| Task objective |
Look below for the line that contains "हमसे सम्पर्क करें", then copy it and each following line exactly, through and including the line that contains "नई दिल्ली-110049".

| Input data |

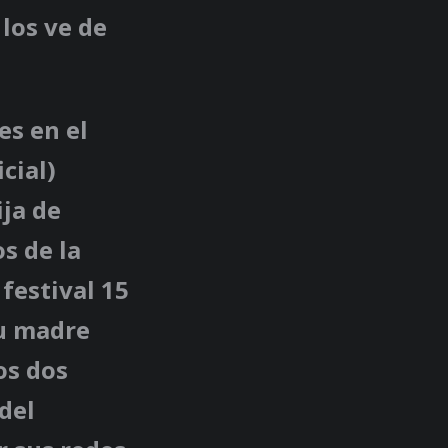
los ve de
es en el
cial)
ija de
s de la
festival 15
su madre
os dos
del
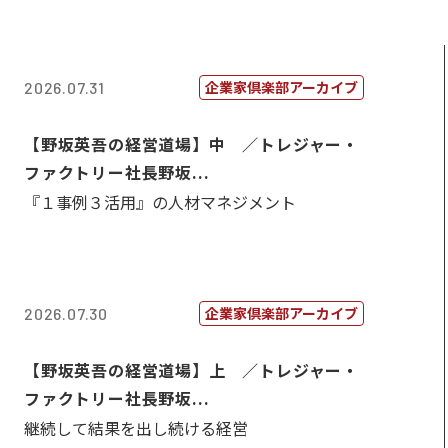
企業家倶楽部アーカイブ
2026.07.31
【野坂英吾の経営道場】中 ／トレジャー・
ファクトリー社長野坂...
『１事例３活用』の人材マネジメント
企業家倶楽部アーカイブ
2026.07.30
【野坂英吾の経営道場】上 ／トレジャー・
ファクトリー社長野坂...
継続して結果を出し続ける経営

--

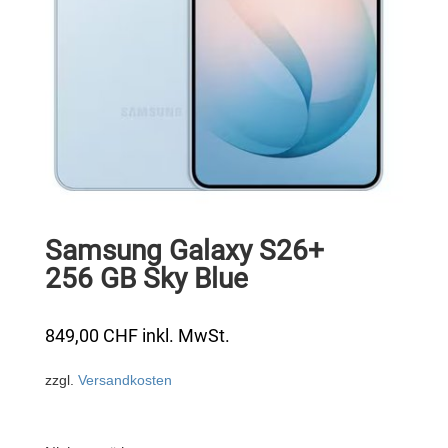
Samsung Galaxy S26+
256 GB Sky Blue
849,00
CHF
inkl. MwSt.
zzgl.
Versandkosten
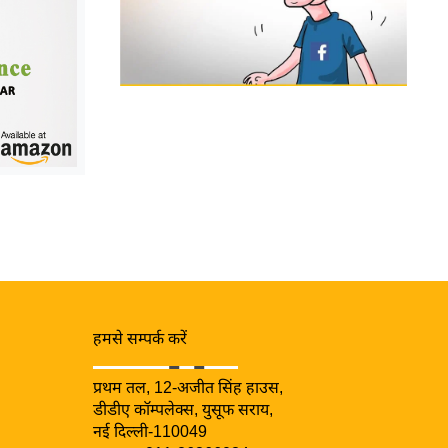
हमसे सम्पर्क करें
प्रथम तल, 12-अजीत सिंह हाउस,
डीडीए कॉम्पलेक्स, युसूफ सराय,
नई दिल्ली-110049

| Solution to this exercise |
हमसे सम्पर्क करें
प्रथम तल, 12-अजीत सिंह हाउस,
डीडीए कॉम्पलेक्स, युसूफ सराय,
नई दिल्ली-110049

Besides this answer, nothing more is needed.